Professor Porco told Sen, "The oceans are not expected to dry up. But even if they did, we believe that Enceladus is in a cycle such that, far in the future, another large ocean could be regenerated. That's what we think, anyway. Hopefully, future study of the moon's tendrils will help us figure this out."
The Cassini probe launched in October 1997. Arriving at Saturn in 2004, the spacecraft completed its initial four-year mission in June 2008. The mission has subsequently been extended and has funding through to September 2017.
The mission has provided strong evidence that Enceladus, with a subsurface ocean, an internal energy source and simple organic compounds, is potentially one of the most habitable environments in our Solar System for microbial life, making it a major target of investigation. Many observations, including imaging of the plume and tendril features, are planned during the final couple of years of the Cassini mission.

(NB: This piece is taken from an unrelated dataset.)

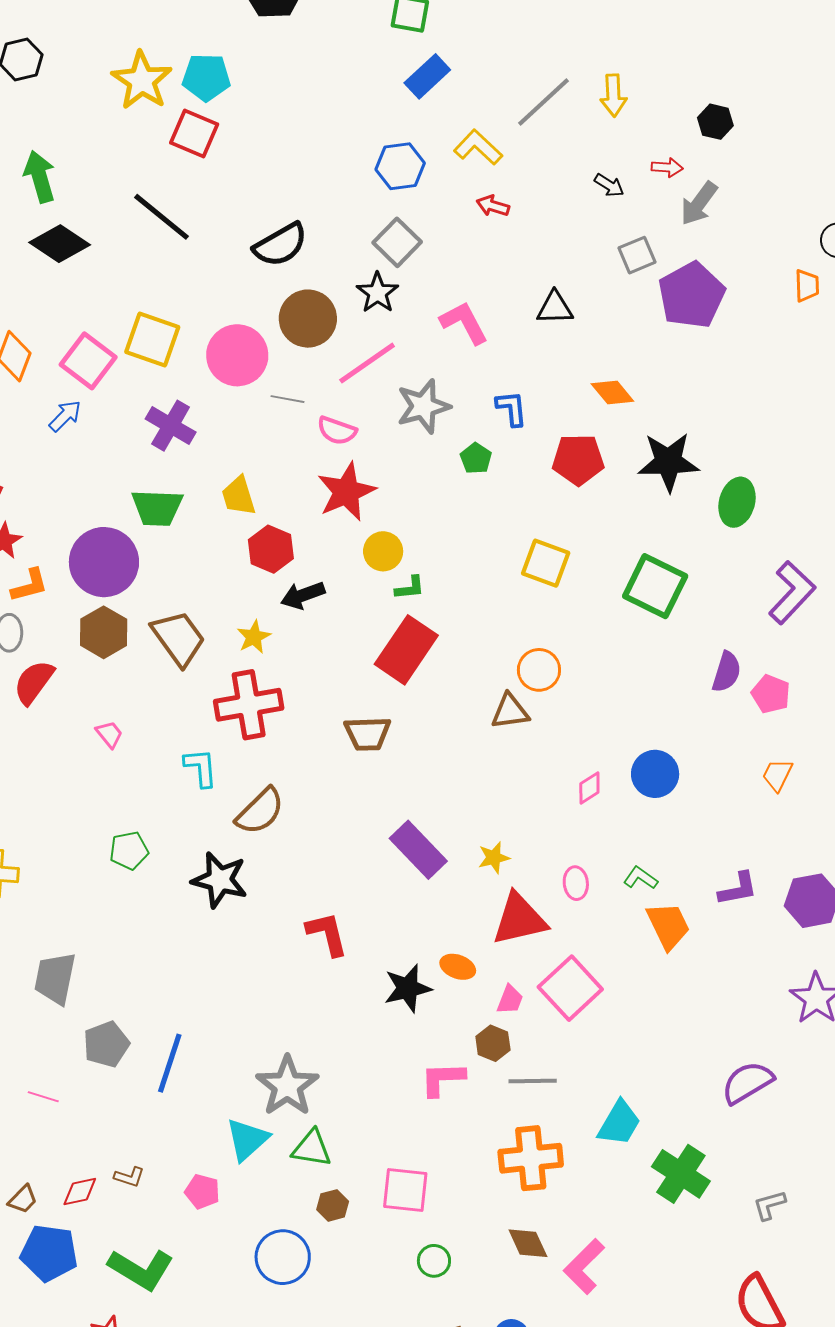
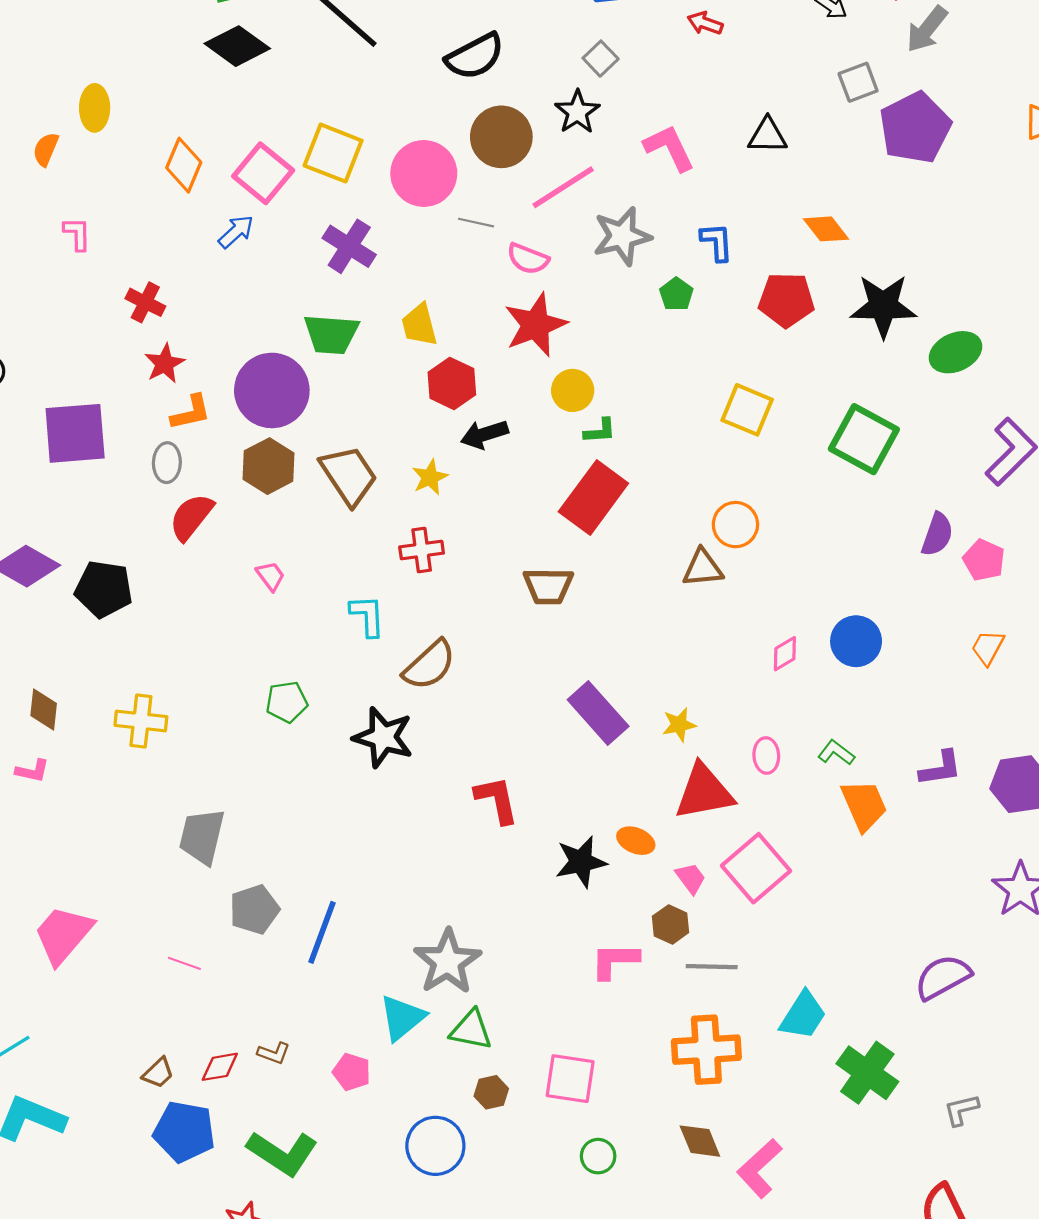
gray square: (397, 242) -> (601, 59), size x0.7
green ellipse: (737, 502) -> (955, 352), turned 48
red cross: (249, 705) -> (422, 550), size x0.6
pink trapezoid: (510, 1000) -> (691, 878), turned -60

"There will be three more very close flybys of Enceladus before Cassini goes off the air forever. They happen at the end of this year. Cassini will fly through the plume during those flybys and the instruments that can capture geyser material and analyze it will do just that. Other instruments will determine temperature of the surface in between the tiger stripes, so we'll finally be able to estimate how much energy is being generated by tidal flexing." Professor Porco told Sen.
"Enceladus' activity has been such a mind-blowing find, that there is a small group of us designing a mission to go back and do a proper job of checking for biological activity. Fingers crossed that we soon get the chance to do that," Professor Porco concluded.